President Trump signed a bill into law Friday that will make it easier to fire bad employees at the Department of Veterans Affairs, and give more protection to employees who bring misconduct to light. 

The Department of Veterans Affairs Accountability and Whistleblower Whistleblower Protection Act gives VA Secretary David Shulkin more authority to fire misbehaving or underperforming employees, shorten the appeals process for that firing, and prohibits employees from being paid while they pursue the appeals process. It also includes new protections against retaliation for workers who file complaints with the VA general counsel's office, and shortens the process for hiring new employees to fill a workforce shortage at the VA.

"Our veterans have fulfilled our duty to this nation and now we must fulfill our duty to them," Mr. Trump said. 

"Many veterans died waiting for a simple doctor's appointment," the president added, bringing up the VA wait time scandal that emerged in 2014. "What happened was a national disgrace, and yet some of the employees involved in these scandals remained on the payrolls. Our dated laws kept the government from holding those who failed our veterans accountable. Today we are changing those laws."

Mr. Trump in April signed an executive order to create the Office of Accountability and Whistleblower Protection within the VA, intended to weed out bad employees and outdated policies that keep them there. This legislation empowers that office, Mr. Trump said. The Trump administration has also launched a website that shows wait times at VA facilities. 

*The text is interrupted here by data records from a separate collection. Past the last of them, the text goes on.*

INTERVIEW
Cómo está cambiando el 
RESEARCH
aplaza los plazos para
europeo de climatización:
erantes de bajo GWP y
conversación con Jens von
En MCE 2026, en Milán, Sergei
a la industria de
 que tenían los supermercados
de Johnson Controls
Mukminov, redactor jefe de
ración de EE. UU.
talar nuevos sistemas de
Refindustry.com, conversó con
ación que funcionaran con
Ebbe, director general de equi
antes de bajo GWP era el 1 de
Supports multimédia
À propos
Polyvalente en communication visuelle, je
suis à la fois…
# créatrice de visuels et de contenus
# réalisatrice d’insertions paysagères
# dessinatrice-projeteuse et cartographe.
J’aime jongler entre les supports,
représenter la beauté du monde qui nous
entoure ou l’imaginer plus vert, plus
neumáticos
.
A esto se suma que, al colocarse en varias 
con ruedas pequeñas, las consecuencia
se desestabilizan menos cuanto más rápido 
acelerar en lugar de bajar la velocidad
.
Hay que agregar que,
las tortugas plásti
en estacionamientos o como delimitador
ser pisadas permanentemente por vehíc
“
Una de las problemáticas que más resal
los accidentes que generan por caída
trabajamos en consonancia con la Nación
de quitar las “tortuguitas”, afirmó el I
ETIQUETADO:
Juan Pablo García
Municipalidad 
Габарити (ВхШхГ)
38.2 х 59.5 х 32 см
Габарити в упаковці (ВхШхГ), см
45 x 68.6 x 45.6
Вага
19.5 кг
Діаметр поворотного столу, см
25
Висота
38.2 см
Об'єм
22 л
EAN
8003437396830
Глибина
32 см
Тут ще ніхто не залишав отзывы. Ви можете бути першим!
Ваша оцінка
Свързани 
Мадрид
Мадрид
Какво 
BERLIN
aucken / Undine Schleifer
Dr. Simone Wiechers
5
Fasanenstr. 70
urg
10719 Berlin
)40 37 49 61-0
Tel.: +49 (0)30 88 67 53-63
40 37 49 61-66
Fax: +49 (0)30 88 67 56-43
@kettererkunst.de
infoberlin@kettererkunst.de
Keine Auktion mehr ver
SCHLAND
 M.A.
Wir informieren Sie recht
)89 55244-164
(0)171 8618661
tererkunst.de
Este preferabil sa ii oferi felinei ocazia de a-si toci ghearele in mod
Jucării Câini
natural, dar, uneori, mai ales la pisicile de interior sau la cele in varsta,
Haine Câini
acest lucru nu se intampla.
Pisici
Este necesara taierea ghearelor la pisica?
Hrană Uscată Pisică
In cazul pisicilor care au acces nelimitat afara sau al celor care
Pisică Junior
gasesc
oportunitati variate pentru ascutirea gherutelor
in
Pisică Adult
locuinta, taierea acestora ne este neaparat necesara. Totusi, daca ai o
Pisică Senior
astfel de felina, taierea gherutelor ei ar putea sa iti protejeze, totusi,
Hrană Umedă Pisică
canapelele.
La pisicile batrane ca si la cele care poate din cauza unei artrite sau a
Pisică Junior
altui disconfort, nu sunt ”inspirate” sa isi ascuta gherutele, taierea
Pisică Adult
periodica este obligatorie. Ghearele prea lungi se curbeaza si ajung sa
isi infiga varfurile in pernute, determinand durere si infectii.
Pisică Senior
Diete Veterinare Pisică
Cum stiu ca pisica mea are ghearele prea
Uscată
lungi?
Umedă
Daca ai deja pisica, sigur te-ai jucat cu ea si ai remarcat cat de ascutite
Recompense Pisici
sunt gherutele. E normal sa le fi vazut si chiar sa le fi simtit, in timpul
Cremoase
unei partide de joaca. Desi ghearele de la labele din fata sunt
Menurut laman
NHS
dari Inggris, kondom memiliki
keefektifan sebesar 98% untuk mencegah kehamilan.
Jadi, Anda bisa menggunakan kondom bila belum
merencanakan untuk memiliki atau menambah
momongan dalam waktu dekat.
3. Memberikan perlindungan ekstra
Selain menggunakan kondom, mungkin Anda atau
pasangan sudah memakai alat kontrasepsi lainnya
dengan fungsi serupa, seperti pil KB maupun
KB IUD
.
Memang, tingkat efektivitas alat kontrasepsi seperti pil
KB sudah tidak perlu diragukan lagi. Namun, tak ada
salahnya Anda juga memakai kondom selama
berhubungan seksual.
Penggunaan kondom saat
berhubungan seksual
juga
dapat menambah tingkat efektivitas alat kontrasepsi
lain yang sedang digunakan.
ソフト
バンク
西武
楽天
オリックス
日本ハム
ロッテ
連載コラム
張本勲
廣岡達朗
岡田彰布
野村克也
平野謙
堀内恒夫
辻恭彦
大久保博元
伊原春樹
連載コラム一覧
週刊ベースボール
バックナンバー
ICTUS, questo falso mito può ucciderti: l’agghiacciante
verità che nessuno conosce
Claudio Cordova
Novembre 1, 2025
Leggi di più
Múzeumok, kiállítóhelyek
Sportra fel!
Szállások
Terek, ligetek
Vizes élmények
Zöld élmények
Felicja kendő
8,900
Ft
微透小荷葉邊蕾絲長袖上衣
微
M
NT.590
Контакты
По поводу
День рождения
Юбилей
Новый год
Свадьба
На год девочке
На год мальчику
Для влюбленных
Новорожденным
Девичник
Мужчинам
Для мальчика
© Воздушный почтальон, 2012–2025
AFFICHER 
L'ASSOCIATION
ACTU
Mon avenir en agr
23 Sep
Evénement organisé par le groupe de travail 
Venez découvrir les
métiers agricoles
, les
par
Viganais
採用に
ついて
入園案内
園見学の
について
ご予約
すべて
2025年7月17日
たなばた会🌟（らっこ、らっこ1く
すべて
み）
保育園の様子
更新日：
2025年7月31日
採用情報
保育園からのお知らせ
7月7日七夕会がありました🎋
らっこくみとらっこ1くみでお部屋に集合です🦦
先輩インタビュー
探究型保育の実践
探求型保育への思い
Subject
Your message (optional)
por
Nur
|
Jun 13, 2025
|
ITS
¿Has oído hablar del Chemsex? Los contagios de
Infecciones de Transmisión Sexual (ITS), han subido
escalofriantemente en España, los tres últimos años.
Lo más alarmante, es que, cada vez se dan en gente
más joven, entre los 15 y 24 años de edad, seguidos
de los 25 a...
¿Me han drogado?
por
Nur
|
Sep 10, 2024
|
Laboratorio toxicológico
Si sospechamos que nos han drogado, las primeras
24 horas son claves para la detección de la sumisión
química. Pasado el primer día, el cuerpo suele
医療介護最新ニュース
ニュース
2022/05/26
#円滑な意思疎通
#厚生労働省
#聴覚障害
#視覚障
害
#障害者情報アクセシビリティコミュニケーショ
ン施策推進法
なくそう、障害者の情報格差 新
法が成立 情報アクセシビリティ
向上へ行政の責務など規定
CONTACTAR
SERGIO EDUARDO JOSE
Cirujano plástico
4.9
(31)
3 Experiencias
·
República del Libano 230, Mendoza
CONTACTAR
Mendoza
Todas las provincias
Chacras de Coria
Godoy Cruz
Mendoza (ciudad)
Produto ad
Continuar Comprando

Vet caught up in VA bureaucracy finally walking again 01:57

The VA has been a particularly scrutinized department ever since 2014, when reports -- made possible by whistleblowers within the VA -- revealed some veterans died after being placed on long and hushed-up waiting lists. But the increased focus on the VA has also revealed a number of misbehaving VA employees, as well as insufficient laws and policies in place to reprimand or remove them for violating ethical or legal standards. 

"There's nothing more demoralizing to our workforce and to our veterans than when the VA is forced to take employees back who have deviated from those values," Shulkin said. 

Last month in a press briefing, Shulkin said that under the current process, it takes a minimum of 51 days for an action by a manager to suspend, demote or remove an employee to take effect.

In recent years, employees accused or convicted of misconduct who return to work have made splashy headlines. 

An employee at a VA facility in Memphis, Tennessee, returned to work after three DUI convictions, Shulkin noted. 

Another employee at a VA facility in Puerto Rico was involved in an armed robbery, but returned to work as a clerk at the facility after pleading guilty to two misdemeanors. 

Shulkin also referred to a psychiatrist at a facility in Puerto Rico who was seen on video watching pornography while with a patient and a top administrator. 

The bipartisan legislation Mr. Trump signed Friday was introduced by Sen. Marco Rubio (R-Florida), Jon Tester (D-Montana), and Johnny Isakson (R-Georgia). 

"We will not rest until the job is 100 percent complete for our great veterans," Mr. Trump said.